Records from a collection:
"""
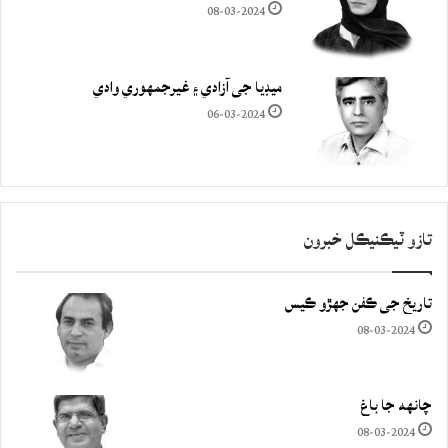
08-03-2024
ميڊيا جي آزادي ۽ غيرجمھوري وادي
06-03-2024
تازو ٽيڪنيڪل خبرون
تاريخ جي ڪفن جھڙو ڪيس
08-03-2024
چانهه جا باغ
08-03-2024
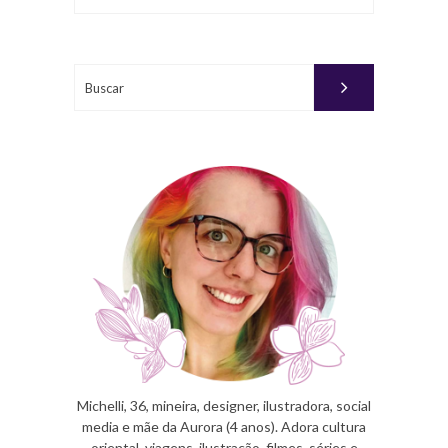
Buscar
Michelli, 36, mineira, designer, ilustradora, social
media e mãe da Aurora (4 anos). Adora cultura
oriental, viagens, ilustração, filmes, séries e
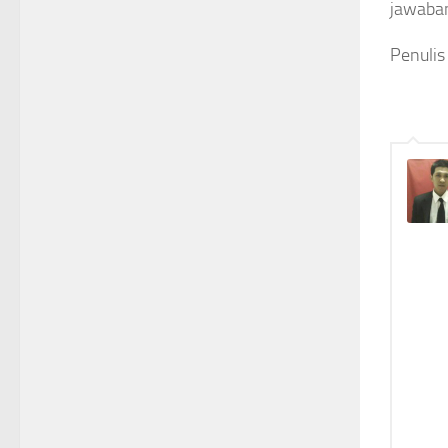
jawaba
Penulis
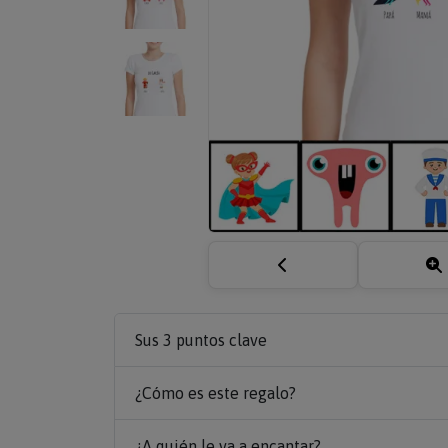
Sus 3 puntos clave
¿Cómo es este regalo?
¿A quién le va a encantar?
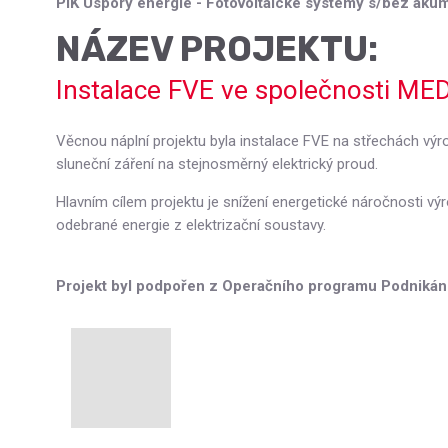
PIK Úspory energie - Fotovoltaické systémy s/bez akumu
NÁZEV PROJEKTU:
Instalace FVE ve společnosti MED
Věcnou náplní projektu byla instalace FVE na střechách výro
sluneční záření na stejnosměrný elektrický proud.
Hlavním cílem projektu je snížení energetické náročnosti v
odebrané energie z elektrizační soustavy.
Projekt byl podpořen z Operačního programu Podnikání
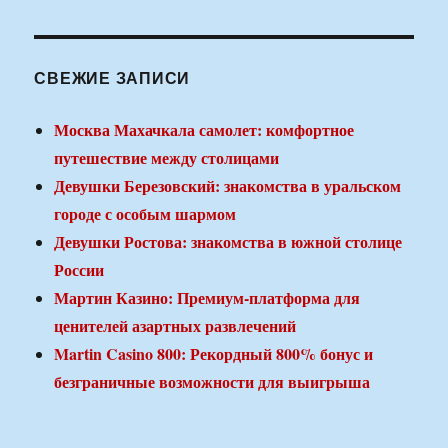
СВЕЖИЕ ЗАПИСИ
Москва Махачкала самолет: комфортное
путешествие между столицами
Девушки Березовский: знакомства в уральском
городе с особым шармом
Девушки Ростова: знакомства в южной столице
России
Мартин Казино: Премиум-платформа для
ценителей азартных развлечений
Martin Casino 800: Рекордный 800% бонус и
безграничные возможности для выигрыша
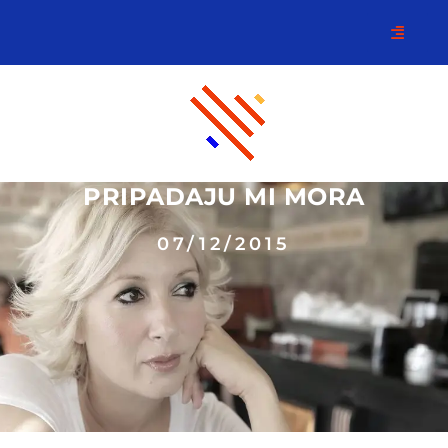
PRIPADAJU MI MORA
07/12/2015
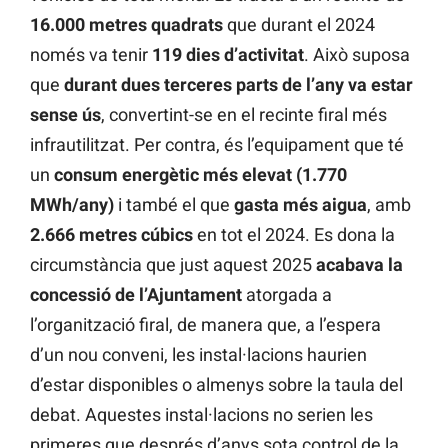
16.000 metres quadrats
que durant el 2024
només va tenir
119 dies d’activitat
. Això suposa
que
durant dues terceres parts de l’any va estar
sense ús
, convertint-se en el recinte firal més
infrautilitzat. Per contra, és l’equipament que té
un
consum energètic més elevat (1.770
MWh/any)
i també el que
gasta més
aigua
, amb
2.666 metres cúbics
en tot el 2024. Es dona la
circumstància que just aquest 2025
acabava la
concessió de l’Ajuntament
atorgada a
l’organització firal, de manera que, a l’espera
d’un nou conveni, les instal·lacions haurien
d’estar disponibles o almenys sobre la taula del
debat. Aquestes instal·lacions no serien les
primeres que després d’anys sota control de la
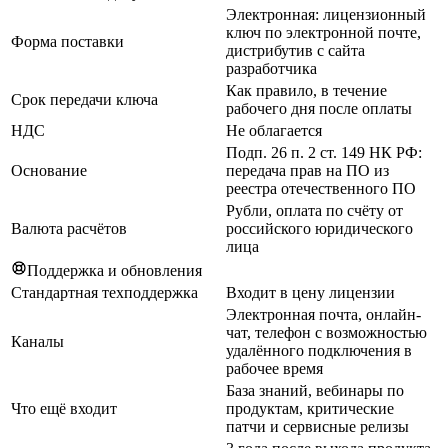
Электронная: лицензионный
ключ по электронной почте,
Форма поставки
дистрибутив с сайта
разработчика
Как правило, в течение
Срок передачи ключа
рабочего дня после оплаты
НДС
Не облагается
Подп. 26 п. 2 ст. 149 НК РФ:
Основание
передача прав на ПО из
реестра отечественного ПО
Рубли, оплата по счёту от
Валюта расчётов
российского юридического
лица
Поддержка и обновления
Стандартная техподдержка
Входит в цену лицензии
Электронная почта, онлайн-
чат, телефон с возможностью
Каналы
удалённого подключения в
рабочее время
База знаний, вебинары по
Что ещё входит
продуктам, критические
патчи и сервисные релизы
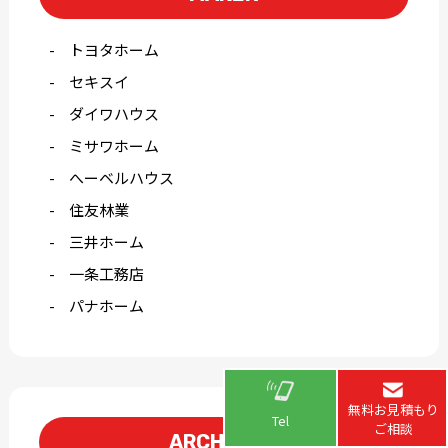
トヨタホーム
セキスイ
ダイワハウス
ミサワホーム
へーベルハウス
住友林業
三井ホーム
一条工務店
パナホーム
無料お見積もり
Tel
ご相談
ARCHIVE
▲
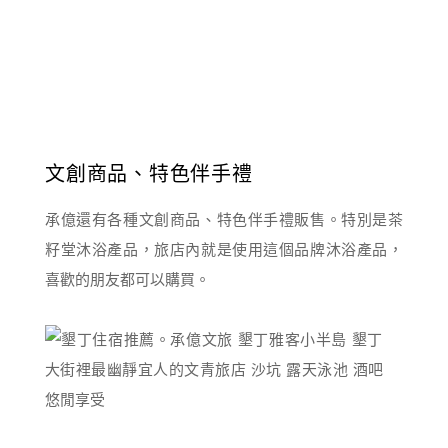
文創商品、特色伴手禮
承億還有各種文創商品、特色伴手禮販售。特別是茶
籽堂沐浴產品，旅店內就是使用這個品牌沐浴產品，
喜歡的朋友都可以購買。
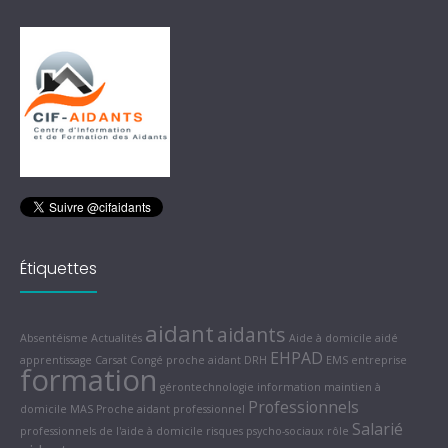
Étiquettes
aidant
aidants
Absentéisme
Actualités
Aide à domicile
aidé
EHPAD
apprentissage
Carsat
Congé proche aidant
DRH
EMS
entreprise
formation
gérontechnologie
information
maintien à
Professionnels
domicile
MAS
Proche aidant
professionnel
Salarié
professionnels de l'aide à domicile
risques psycho-sociaux
rôle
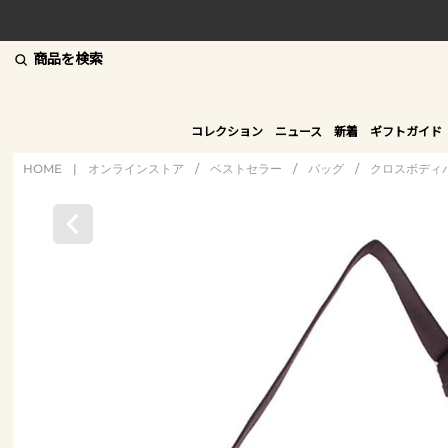
商品を検索
コレクション
ニュース
新着
ギフトガイド
HOME
|
オンラインストア
/
ベストセラー
/
バッグ
/
クロスボディ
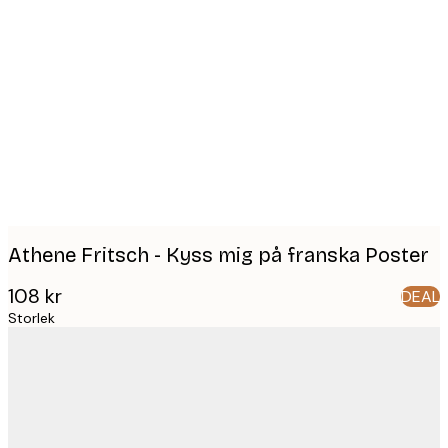
Product
images
Athene Fritsch - Kyss mig på franska Poster
108 kr
DEAL
Storlek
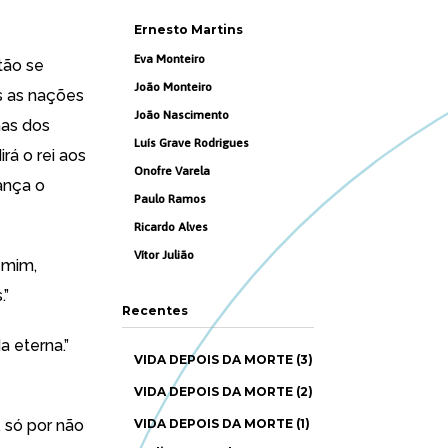
Ernesto Martins
Eva Monteiro
tão se
João Monteiro
s as nações
João Nascimento
has dos
Luís Grave Rodrigues
rá o rei aos
Onofre Varela
rança o
Paulo Ramos
Ricardo Alves
Vítor Julião
 mim,
.”
Recentes
a eterna.”
VIDA DEPOIS DA MORTE (3)
VIDA DEPOIS DA MORTE (2)
, só por não
VIDA DEPOIS DA MORTE (1)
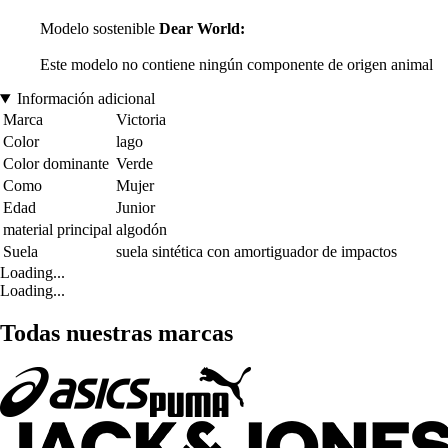
Modelo sostenible
Dear World:
Este modelo no contiene ningún componente de origen animal
Información adicional
Marca
Victoria
Color
lago
Color dominante
Verde
Como
Mujer
Edad
Junior
material principal
algodón
Suela
suela sintética con amortiguador de impactos
Loading...
Loading...
Todas nuestras marcas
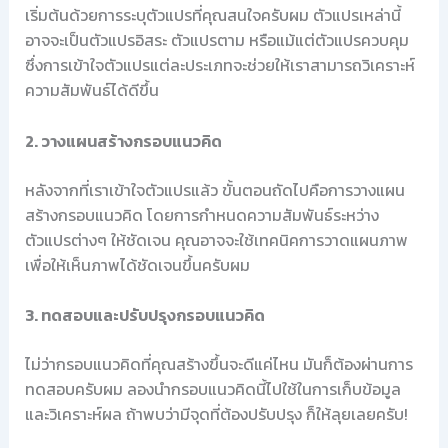
เริ่มต้นด้วยการระบุตัวแปรที่คุณสนใจครับผม ตัวแปรเหล่านี้
อาจจะเป็นตัวแปรอิสระ ตัวแปรตาม หรือแม้แต่ตัวแปรควบคุม
ซึ่งการเข้าใจตัวแปรแต่ละประเภทจะช่วยให้เราสามารถวิเคราะห์
ความสัมพันธ์ได้ดีขึ้น
2. วางแผนสร้างกรอบแนวคิด
หลังจากที่เราเข้าใจตัวแปรแล้ว ขั้นตอนถัดไปคือการวางแผน
สร้างกรอบแนวคิด โดยการกำหนดความสัมพันธ์ระหว่าง
ตัวแปรต่างๆ ให้ชัดเจน คุณอาจจะใช้เทคนิคการวาดแผนภาพ
เพื่อให้เห็นภาพได้ชัดเจนขึ้นครับผม
3. ทดสอบและปรับปรุงกรอบแนวคิด
ไม่ว่ากรอบแนวคิดที่คุณสร้างขึ้นจะดีแค่ไหน มันก็ต้องผ่านการ
ทดสอบครับผม ลองนำกรอบแนวคิดนี้ไปใช้ในการเก็บข้อมูล
และวิเคราะห์ผล ถ้าพบว่ามีจุดที่ต้องปรับปรุง ก็ให้ลุยเลยครับ!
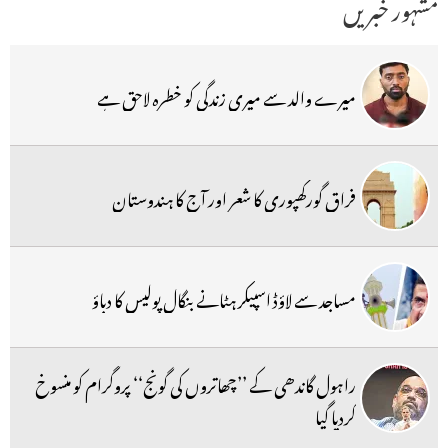
مشہور خبریں
میرے والد سے میری زندگی کو خطرہ لاحق ہے
فراق گورکھپوری کا شعر اور آج کا ہندوستان
مساجد سے لاؤڈ اسپیکر ہٹانے بنگال پولیس کا دباؤ
راہول گاندھی کے ’’چھاتروں کی گونج‘‘ پروگرام کو منسوخ
کردیا گیا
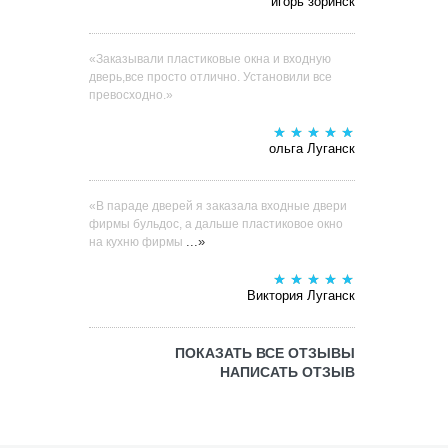
игорь зоринск
«Заказывали пластиковые окна и входную
дверь,все просто отлично. Установили все
превосходно.»
ольга Луганск
«В параде дверей я заказала входные двери
фирмы бульдос, а дальше пластиковое окно
...»
на кухню фирмы
Виктория Луганск
ПОКАЗАТЬ ВСЕ ОТЗЫВЫ
НАПИСАТЬ ОТЗЫВ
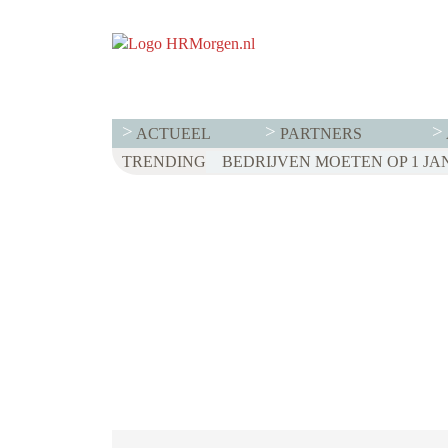
ACTUEEL
PARTNERS
TRENDING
"""
**TASK:**
Begin at the first line of the records and please reproduce every line exactly through the one containing "PIK Úspory energie", leaving all pictures out.

**EXERCISE ANSWER:**
08-03-2024
ميڊيا جي آزادي ۽ غيرجمھوري وادي
06-03-2024
تازو ٽيڪنيڪل خبرون
تاريخ جي ڪفن جھڙو ڪيس
08-03-2024
چانهه جا باغ
08-03-2024
Buscar
Michelli, 36, mineira, designer, ilustradora, social
media e mãe da Aurora (4 anos). Adora cultura
oriental, viagens, ilustração, filmes, séries e
jawaba
Penulis
Sus 3 puntos clave
¿Cómo es este regalo?
¿A quién le va a encantar?
PIK Úspory energie - Fotovoltaické systémy s/bez akumu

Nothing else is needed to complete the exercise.